---------- The records
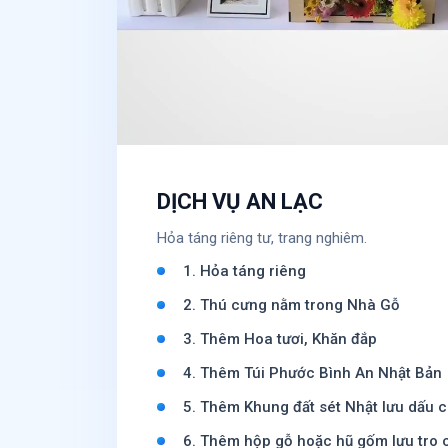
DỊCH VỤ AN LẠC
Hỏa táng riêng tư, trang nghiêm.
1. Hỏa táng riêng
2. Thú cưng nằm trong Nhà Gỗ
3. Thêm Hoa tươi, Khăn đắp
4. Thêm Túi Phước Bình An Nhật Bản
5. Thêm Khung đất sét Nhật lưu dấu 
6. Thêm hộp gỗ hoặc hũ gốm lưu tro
--------------------
---------- The records
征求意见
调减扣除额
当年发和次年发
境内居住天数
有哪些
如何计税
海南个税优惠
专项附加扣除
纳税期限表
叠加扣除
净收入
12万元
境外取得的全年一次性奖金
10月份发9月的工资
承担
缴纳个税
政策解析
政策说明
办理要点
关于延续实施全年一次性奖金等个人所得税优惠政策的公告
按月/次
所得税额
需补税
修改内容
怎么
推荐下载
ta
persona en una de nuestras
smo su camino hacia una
--------------------
---------- The records
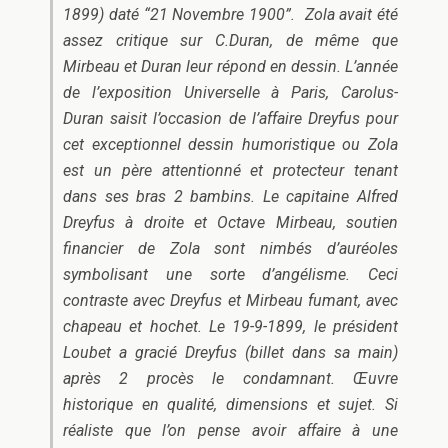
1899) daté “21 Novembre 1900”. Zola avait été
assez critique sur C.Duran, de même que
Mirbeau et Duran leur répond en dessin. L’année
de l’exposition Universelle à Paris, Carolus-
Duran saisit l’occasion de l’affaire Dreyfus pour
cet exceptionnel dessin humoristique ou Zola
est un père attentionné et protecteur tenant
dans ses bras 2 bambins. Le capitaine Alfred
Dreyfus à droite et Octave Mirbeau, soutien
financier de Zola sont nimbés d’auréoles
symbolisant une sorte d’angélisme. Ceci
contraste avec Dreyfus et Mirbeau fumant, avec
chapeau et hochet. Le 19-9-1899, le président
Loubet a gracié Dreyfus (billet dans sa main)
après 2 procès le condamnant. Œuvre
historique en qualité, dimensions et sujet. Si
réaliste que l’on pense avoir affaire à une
--------------------
Task
Give the number of lines in the material above that have the word "Nhật" in them, and nothing more.

Response box
2